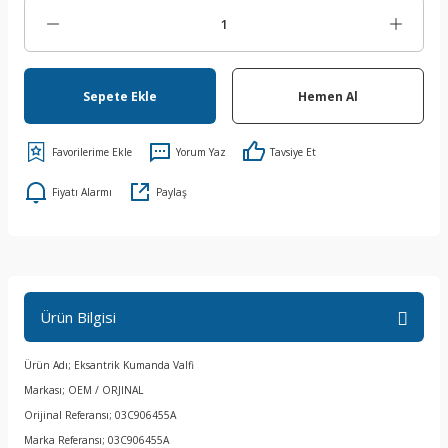
Sepete Ekle
Hemen Al
Yorum Yaz
Tavsiye Et
Fiyatı Alarmı
Paylaş
Ürün Bilgisi
Ürün Adı; Eksantrik Kumanda Valfi
Markası; OEM / ORJINAL
Orijinal Referansı; 03C906455A
Marka Referansı; 03C906455A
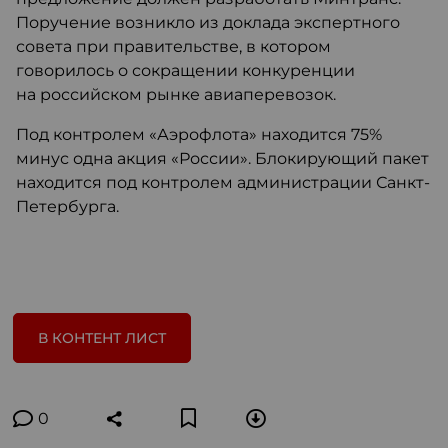
Поручение возникло из доклада экспертного
совета при правительстве, в котором
говорилось о сокращении конкуренции
на российском рынке авиаперевозок.
Под контролем «Аэрофлота» находится 75%
минус одна акция «России». Блокирующий пакет
находится под контролем администрации Санкт-
Петербурга.
В КОНТЕНТ ЛИСТ
0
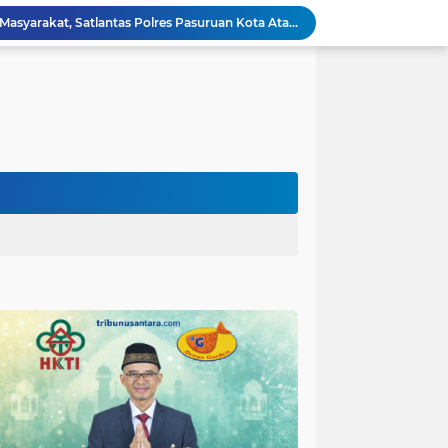
Respons Cepat Laporan Masyarakat, Satlantas Polres Pasuruan Kota Atasi Kemacetan di Exit Tol Sutojayan
Personel Satgas TMMD 129 Kodim 0904/Paser Ciptakan Lingkungan Bersih
Langgar Aturan Imigrasi, 25 WN Vietnam Dideportasi Melalui Bandara Soekarno-Hatta
Sosialisasi Bahaya Narkoba Pada TMMD 129 Kodim 0904/Paser Disambut Positif
Polda Papua Edukasi Pelajar SMK Negeri 1 Jayapura tentang Bijak Bermedia Sosial dan Pencegahan Kejahatan Digital
Polres Pasuruan Tegaskan Penanganan Kasus Laka Lantas 2017 Telah Tuntas dan Berkekuatan Hukum Tetap
Polda Papua Bekali Personel Polres Jajaran dengan Pemahaman AI untuk Mendukung Tugas Kepolisian
Hikmah Bafaqih Wakil Ketua Komisi E DPRD Provinsi Jatim, dukung perlindungan Anak di Ponpes melalui Penerapan (SOP) di Malang Raya.
itas Purwakarta H.Abdulazis Atasi Impoten
polres Baru di Polres Yahukimo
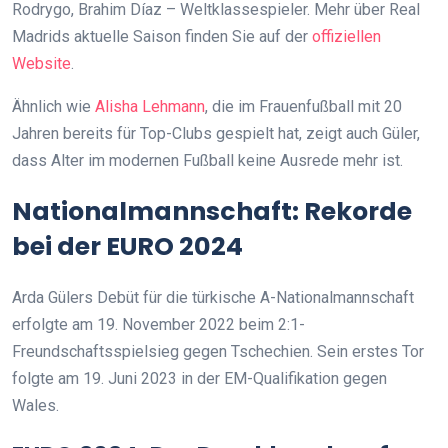
Rodrygo, Brahim Díaz – Weltklassespieler. Mehr über Real
Madrids aktuelle Saison finden Sie auf der
offiziellen
Website
.
Ähnlich wie
Alisha Lehmann
, die im Frauenfußball mit 20
Jahren bereits für Top-Clubs gespielt hat, zeigt auch Güler,
dass Alter im modernen Fußball keine Ausrede mehr ist.
Nationalmannschaft: Rekorde
bei der EURO 2024
Arda Gülers Debüt für die türkische A-Nationalmannschaft
erfolgte am 19. November 2022 beim 2:1-
Freundschaftsspielsieg gegen Tschechien. Sein erstes Tor
folgte am 19. Juni 2023 in der EM-Qualifikation gegen
Wales.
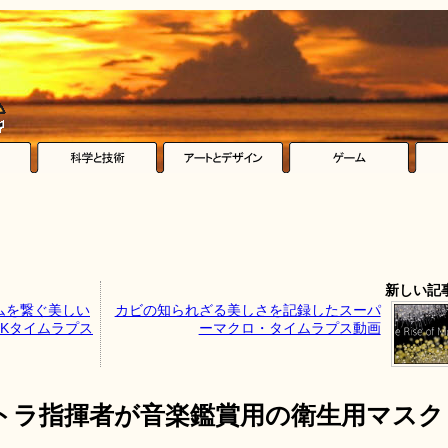
新しい記
ムを繋ぐ美しい
カビの知られざる美しさを記録したスーパ
Kタイムラプス
ーマクロ・タイムラプス動画
トラ指揮者が音楽鑑賞用の衛生用マスク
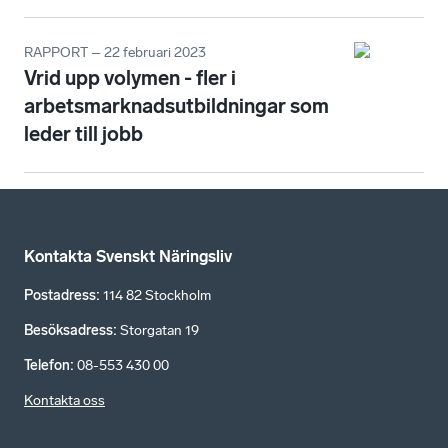
RAPPORT – 22 februari 2023
Vrid upp volymen - fler i
arbetsmarknadsutbildningar som
leder till jobb
Kontakta Svenskt Näringsliv
Postadress
:
114 82 Stockholm
Besöksadress
:
Storgatan 19
Telefon
:
08-553 430 00
Kontakta oss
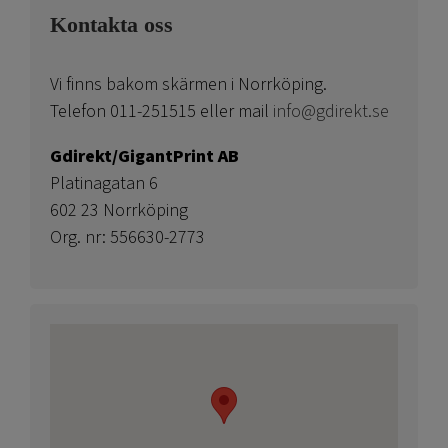
Kontakta oss
Vi finns bakom skärmen i Norrköping.
Telefon 011-251515 eller mail
info@gdirekt.se
Gdirekt/GigantPrint AB
Platinagatan 6
602 23 Norrköping
Org. nr: 556630-2773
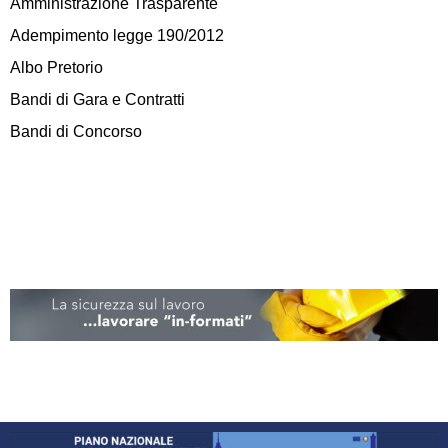
Amministrazione Trasparente
Adempimento legge 190/2012
Albo Pretorio
Bandi di Gara e Contratti
Bandi di Concorso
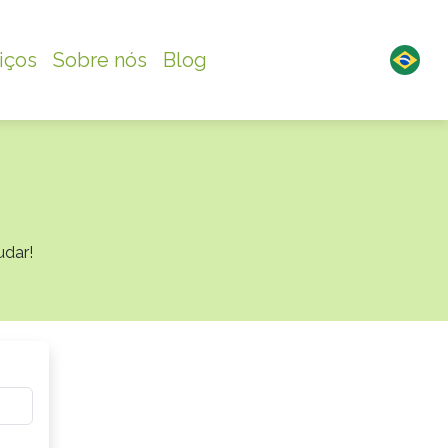
iços
Sobre nós
Blog
udar!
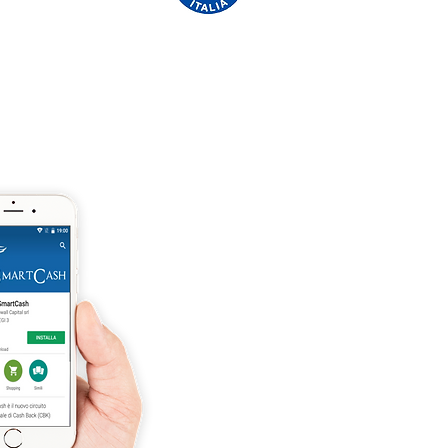
'ASSO CRAL GRATUITAMENTE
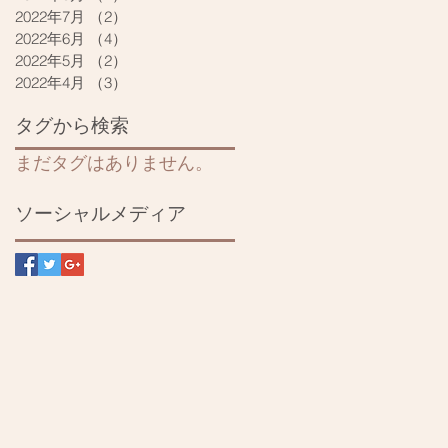
2022年7月
（2）
2件の記事
2022年6月
（4）
4件の記事
2022年5月
（2）
2件の記事
2022年4月
（3）
3件の記事
タグから検索
まだタグはありません。
ソーシャルメディア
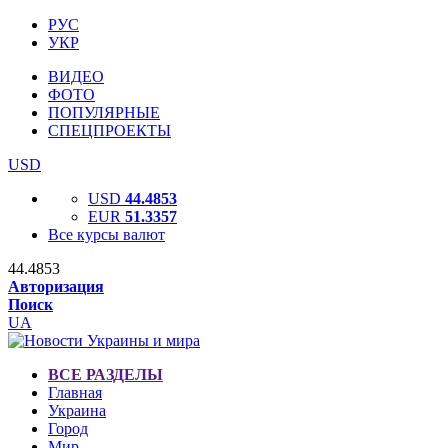
РУС
УКР
ВИДЕО
ФОТО
ПОПУЛЯРНЫЕ
СПЕЦПРОЕКТЫ
USD
USD
44.4853
EUR
51.3357
Все курсы валют
44.4853
Авторизация
Поиск
UA
ВСЕ РАЗДЕЛЫ
Главная
Украина
Город
Мир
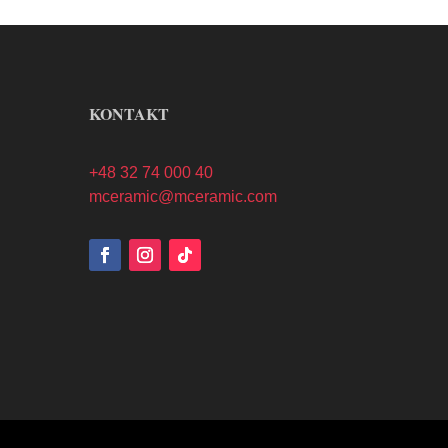
KONTAKT
+48 32 74 000 40
mceramic@mceramic.com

YOUR OBJECTIVE -> Please repeat all of the data exactly, excluding images.

EXPECTED OUTPUT ->
Sepete Ekle
Hemen Al
Yorum Yaz
Tavsiye Et
Fiyatı Alarmı
Paylaş
Ürün Bilgisi
Ürün Adı; Eksantrik Kumanda Valfi
Markası; OEM / ORJINAL
Orijinal Referansı; 03C906455A
Marka Referansı; 03C906455A
Поручение возникло из доклада экспертного
совета при правительстве, в котором
говорилось о сокращении конкуренции
на российском рынке авиаперевозок.
Под контролем «Аэрофлота» находится 75%
минус одна акция «России». Блокирующий пакет
находится под контролем администрации Санкт-
Петербурга.
В КОНТЕНТ ЛИСТ
0
Respons Cepat Laporan Masyarakat, Satlantas Polres Pasuruan Kota Atasi Kemacetan di Exit Tol Sutojayan
Personel Satgas TMMD 129 Kodim 0904/Paser Ciptakan Lingkungan Bersih
Langgar Aturan Imigrasi, 25 WN Vietnam Dideportasi Melalui Bandara Soekarno-Hatta
Sosialisasi Bahaya Narkoba Pada TMMD 129 Kodim 0904/Paser Disambut Positif
Polda Papua Edukasi Pelajar SMK Negeri 1 Jayapura tentang Bijak Bermedia Sosial dan Pencegahan Kejahatan Digital
Polres Pasuruan Tegaskan Penanganan Kasus Laka Lantas 2017 Telah Tuntas dan Berkekuatan Hukum Tetap
Polda Papua Bekali Personel Polres Jajaran dengan Pemahaman AI untuk Mendukung Tugas Kepolisian
Hikmah Bafaqih Wakil Ketua Komisi E DPRD Provinsi Jatim, dukung perlindungan Anak di Ponpes melalui Penerapan (SOP) di Malang Raya.
itas Purwakarta H.Abdulazis Atasi Impoten
polres Baru di Polres Yahukimo
Rodrygo, Brahim Díaz – Weltklassespieler. Mehr über Real
Madrids aktuelle Saison finden Sie auf der
offiziellen
Website
.
Ähnlich wie
Alisha Lehmann
, die im Frauenfußball mit 20
Jahren bereits für Top-Clubs gespielt hat, zeigt auch Güler,
dass Alter im modernen Fußball keine Ausrede mehr ist.
Nationalmannschaft: Rekorde
bei der EURO 2024
Arda Gülers Debüt für die türkische A-Nationalmannschaft
erfolgte am 19. November 2022 beim 2:1-
Freundschaftsspielsieg gegen Tschechien. Sein erstes Tor
folgte am 19. Juni 2023 in der EM-Qualifikation gegen
Wales.
新しい記
ムを繋ぐ美しい
カビの知られざる美しさを記録したスーパ
Kタイムラプス
ーマクロ・タイムラプス動画
トラ指揮者が音楽鑑賞用の衛生用マスク
RAPPORT – 22 februari 2023
Vrid upp volymen - fler i
arbetsmarknadsutbildningar som
leder till jobb
Kontakta Svenskt Näringsliv
Postadress
:
114 82 Stockholm
Besöksadress
:
Storgatan 19
Telefon
:
08-553 430 00
Kontakta oss
Kontakta oss
Vi finns bakom skärmen i Norrköping.
Telefon 011-251515 eller mail
info@gdirekt.se
Gdirekt/GigantPrint AB
Platinagatan 6
602 23 Norrköping
Org. nr: 556630-2773
Amministrazione Trasparente
Adempimento legge 190/2012
Albo Pretorio
Bandi di Gara e Contratti
Bandi di Concorso
iços
Sobre nós
Blog
udar!
'ASSO CRAL GRATUITAMENTE
2022年7月
（2）
2件の記事
2022年6月
（4）
4件の記事
2022年5月
（2）
2件の記事
2022年4月
（3）
3件の記事
タグから検索
まだタグはありません。
ソーシャルメディア
РУС
УКР
ВИДЕО
ФОТО
ПОПУЛЯРНЫЕ
СПЕЦПРОЕКТЫ
USD
USD
44.4853
EUR
51.3357
Все курсы валют
44.4853
Авторизация
Поиск
UA
ВСЕ РАЗДЕЛЫ
Главная
Украина
Город
Мир
KONTAKT
+48 32 74 000 40
mceramic@mceramic.com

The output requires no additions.